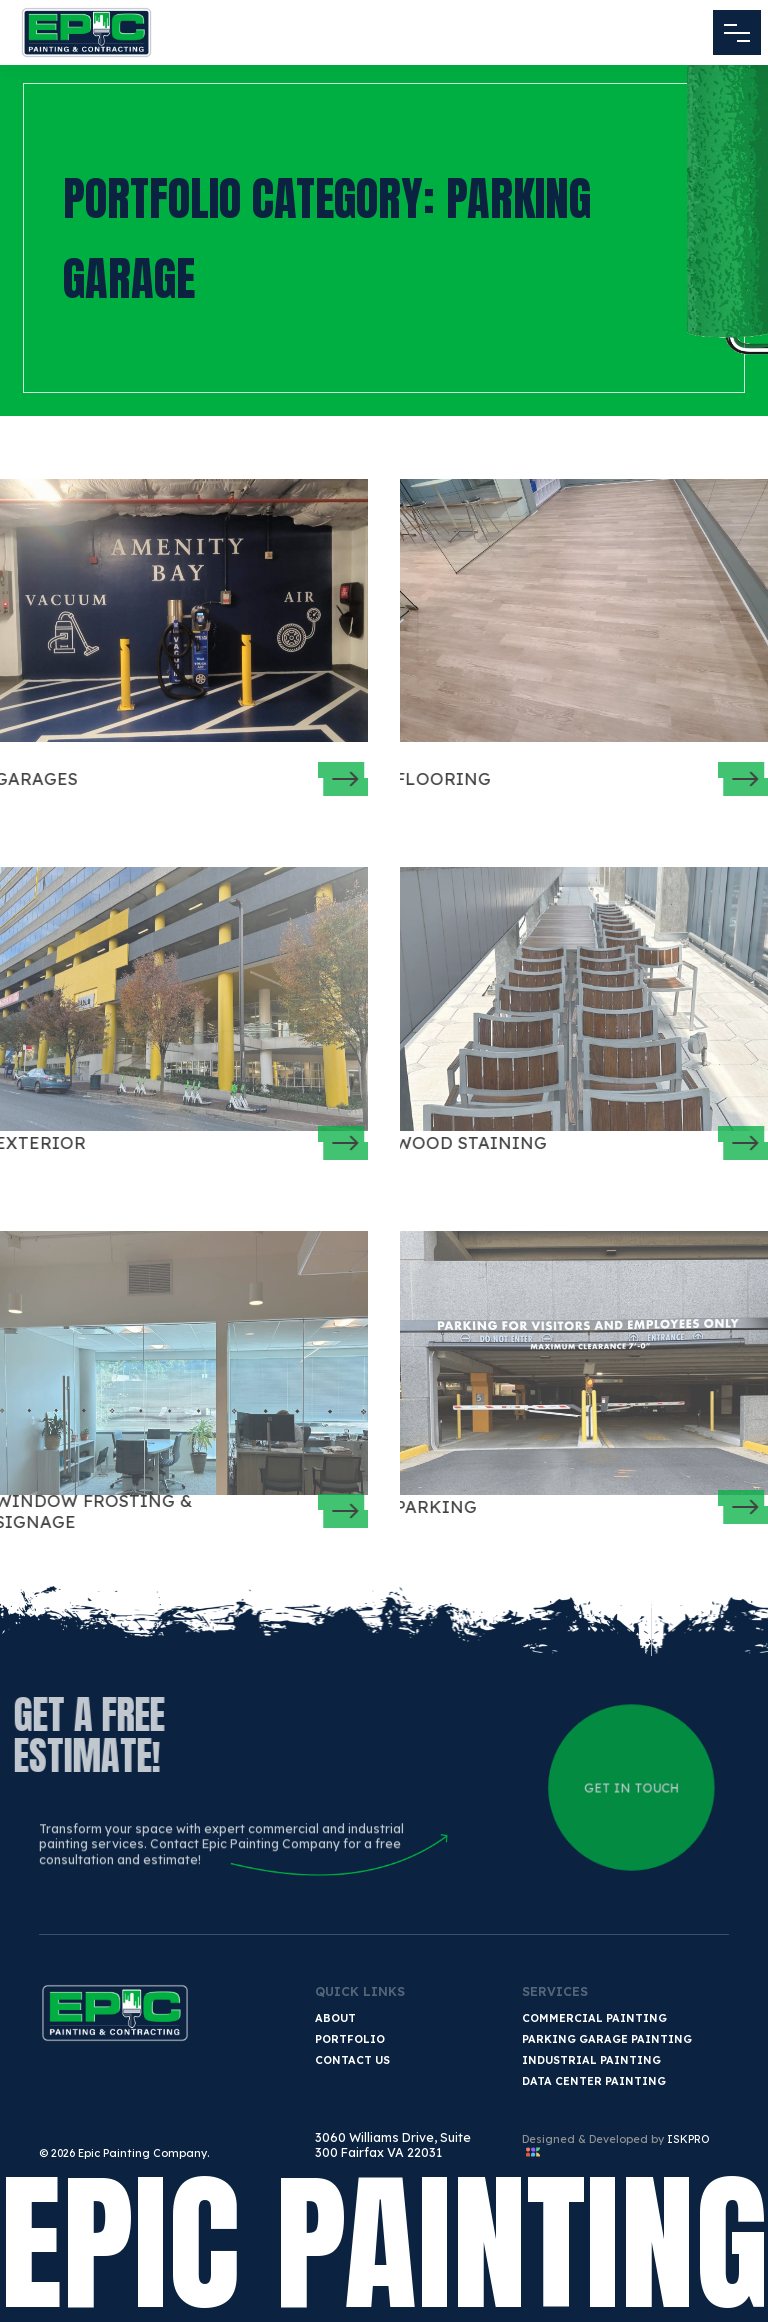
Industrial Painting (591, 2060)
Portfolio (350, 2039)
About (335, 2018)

○ ○ ○ ○

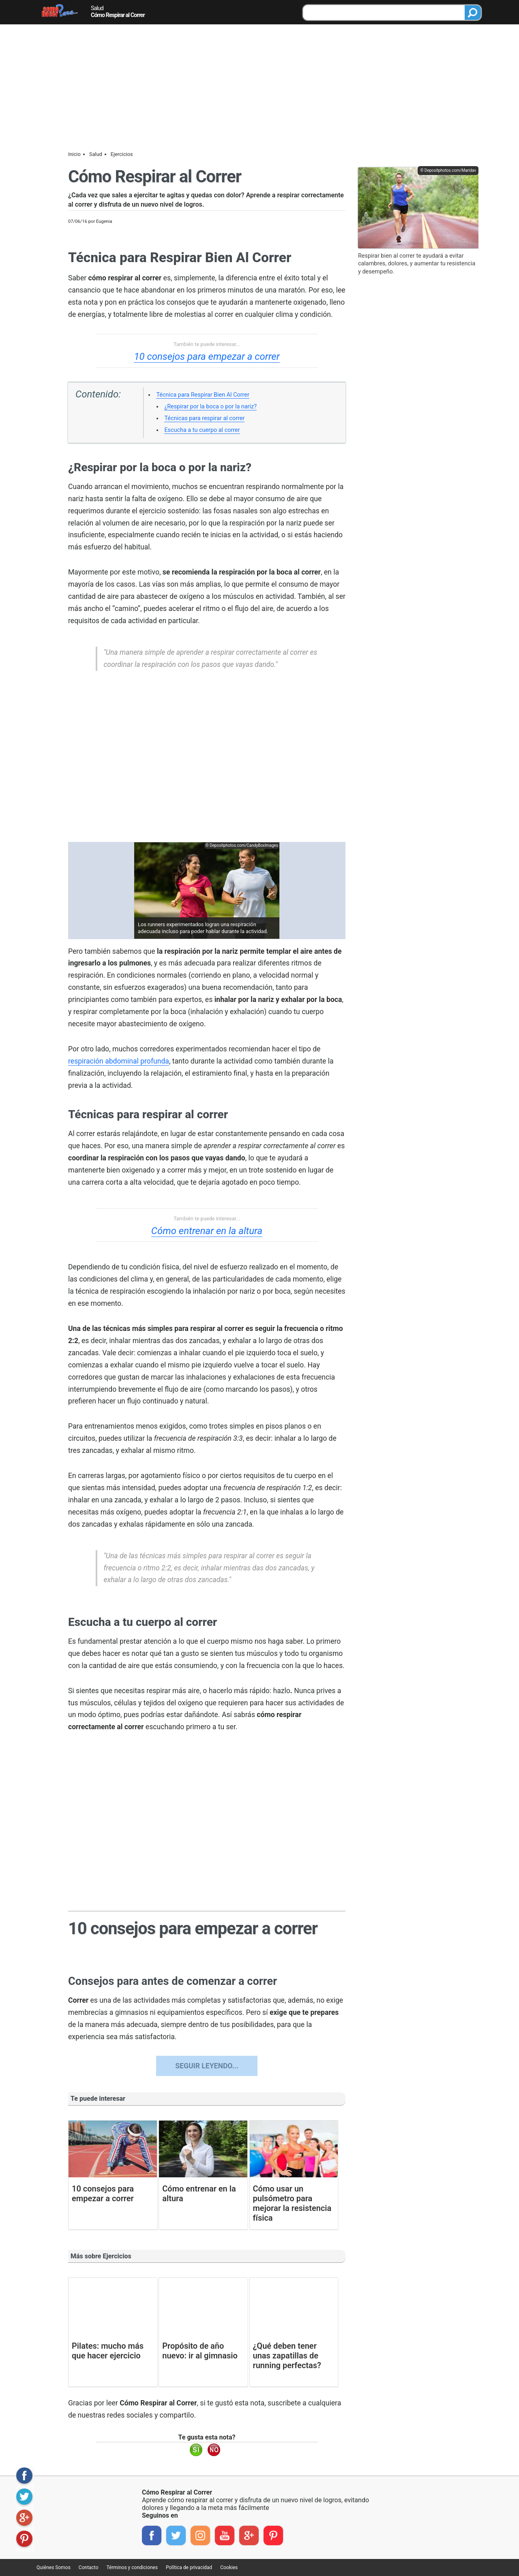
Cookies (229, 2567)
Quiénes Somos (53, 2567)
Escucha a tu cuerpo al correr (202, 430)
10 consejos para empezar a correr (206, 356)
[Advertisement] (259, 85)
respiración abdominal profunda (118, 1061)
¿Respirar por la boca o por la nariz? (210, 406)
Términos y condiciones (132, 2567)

○ ○ ○ ○

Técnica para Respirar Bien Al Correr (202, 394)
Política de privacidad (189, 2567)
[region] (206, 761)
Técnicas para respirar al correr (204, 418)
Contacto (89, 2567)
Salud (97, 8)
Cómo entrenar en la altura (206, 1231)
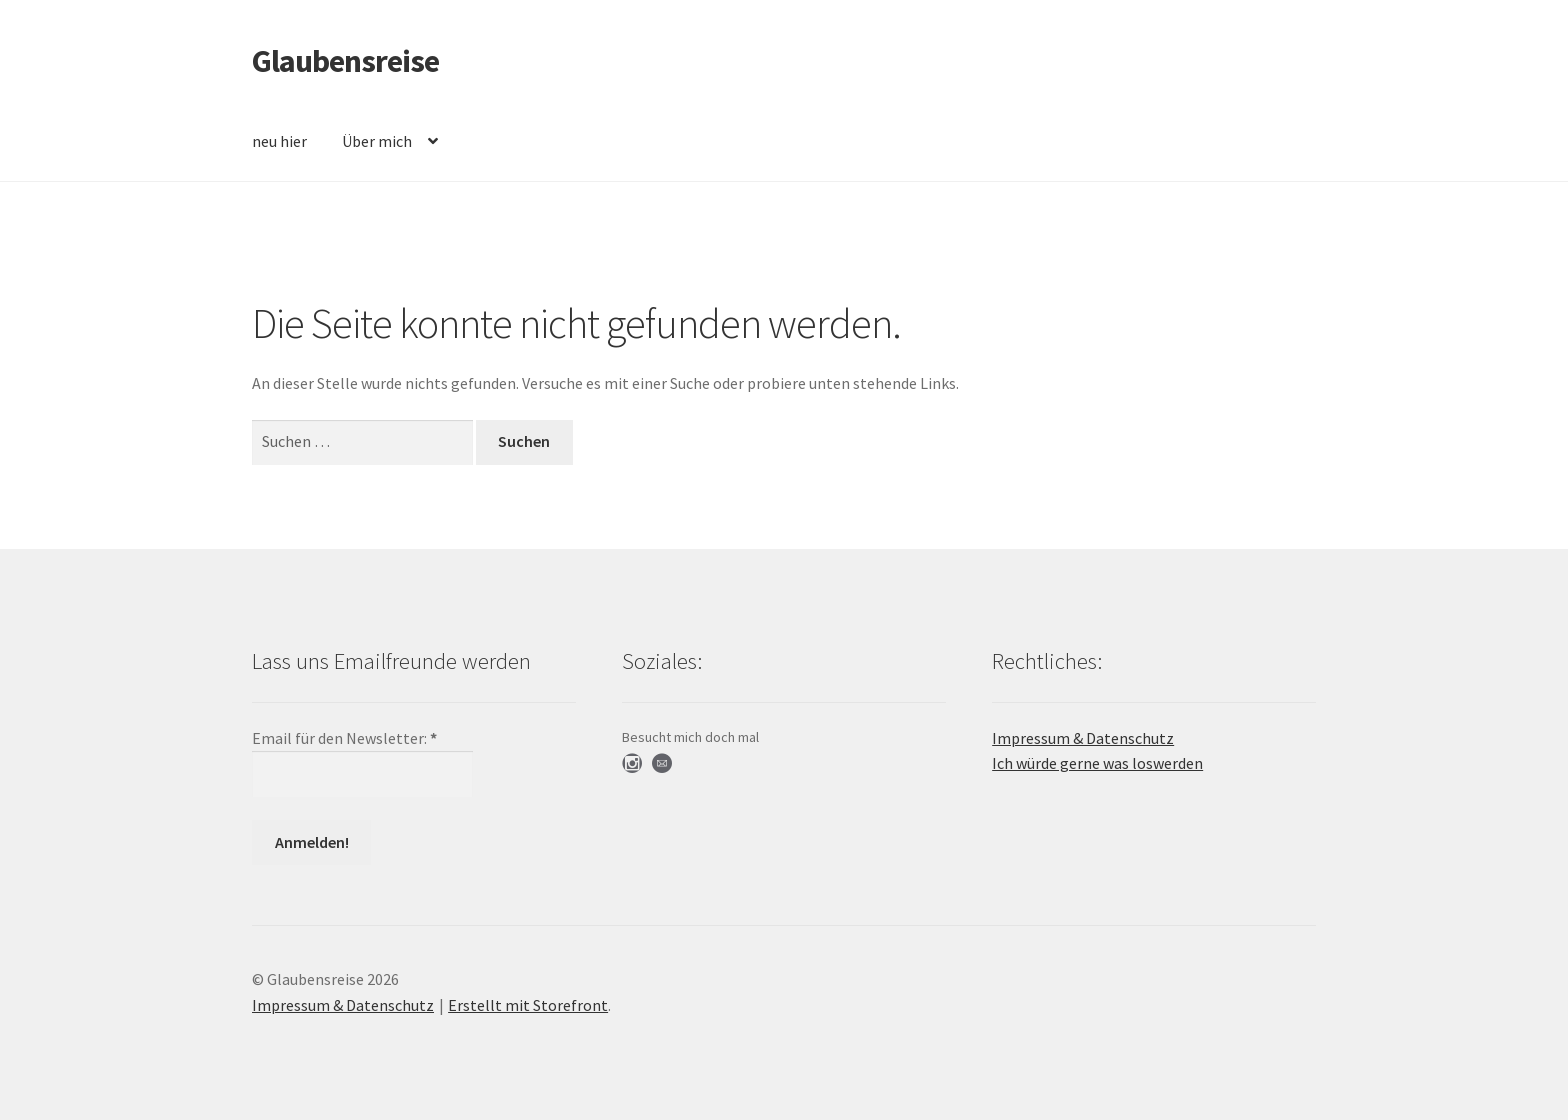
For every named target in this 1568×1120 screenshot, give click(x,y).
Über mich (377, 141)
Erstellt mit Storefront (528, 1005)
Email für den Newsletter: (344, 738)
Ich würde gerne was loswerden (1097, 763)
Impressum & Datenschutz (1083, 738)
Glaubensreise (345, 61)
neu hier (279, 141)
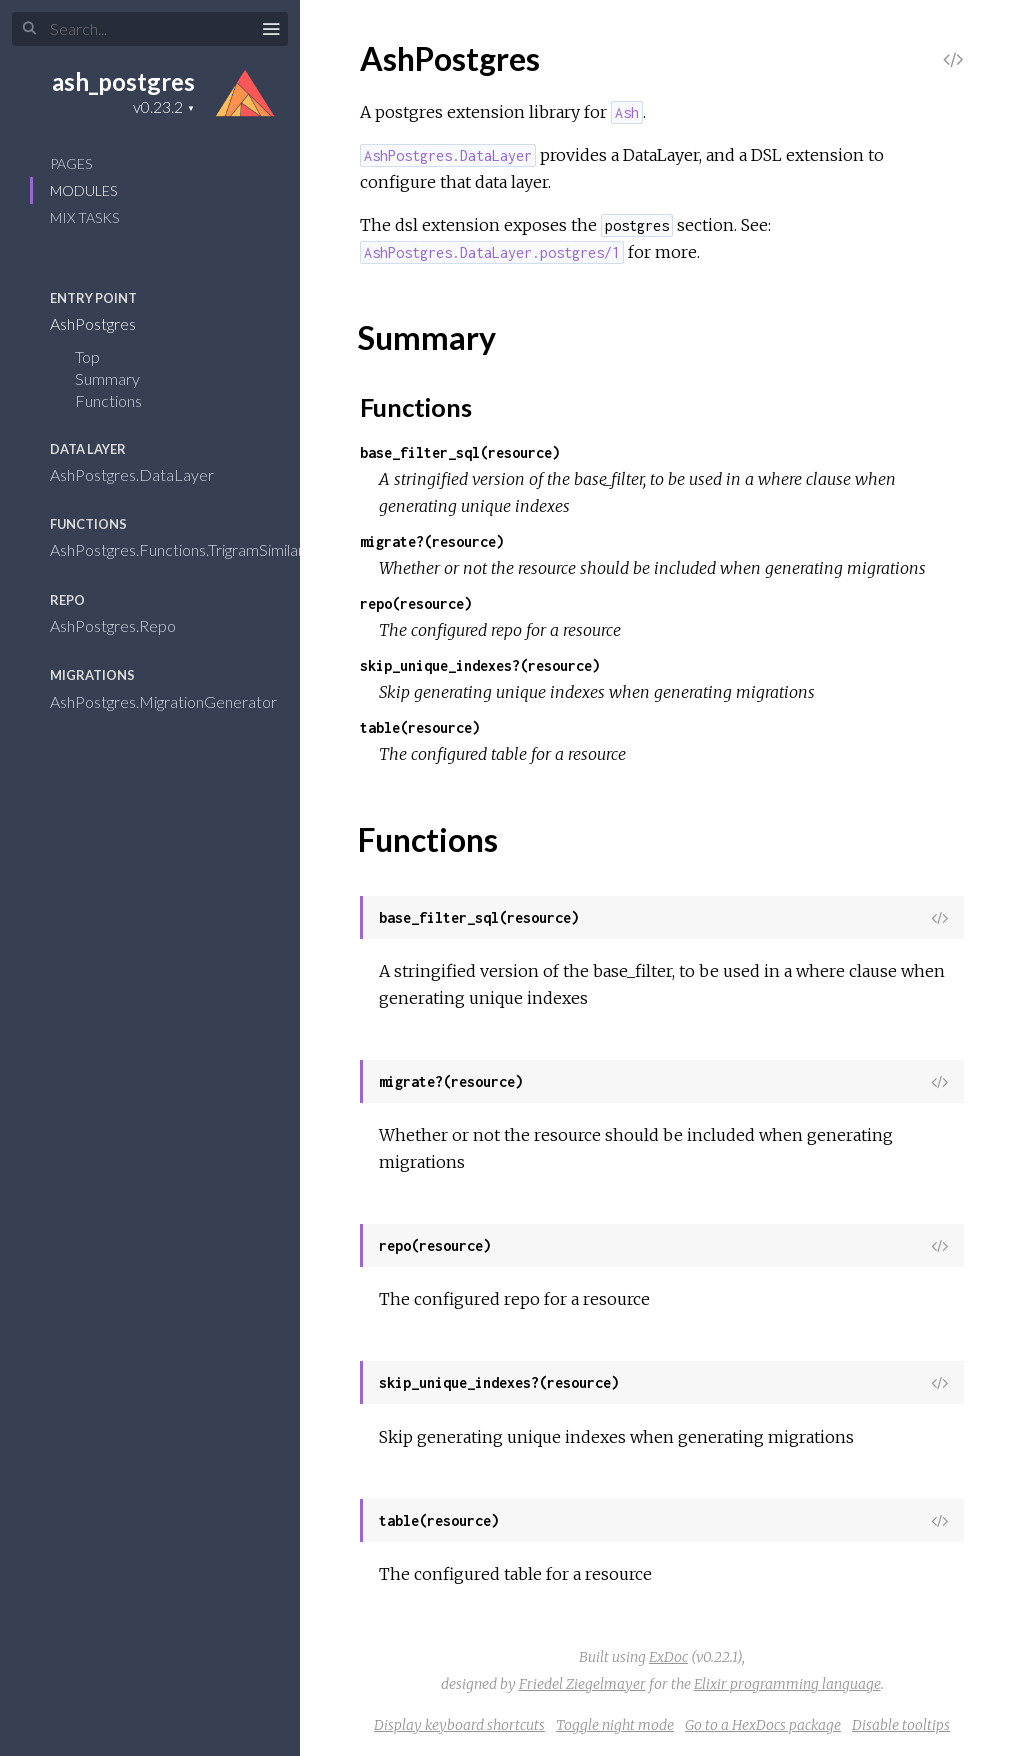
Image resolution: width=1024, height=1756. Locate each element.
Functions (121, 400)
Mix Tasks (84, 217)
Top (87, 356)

○ ○ ○ ○

## Your goal
Look over the listing above. Pick out and copy every line that includes "para".

## Reply
10 consejos para empezar a correr (206, 356)
Técnica para Respirar Bien Al Correr (202, 394)
Técnicas para respirar al correr (204, 418)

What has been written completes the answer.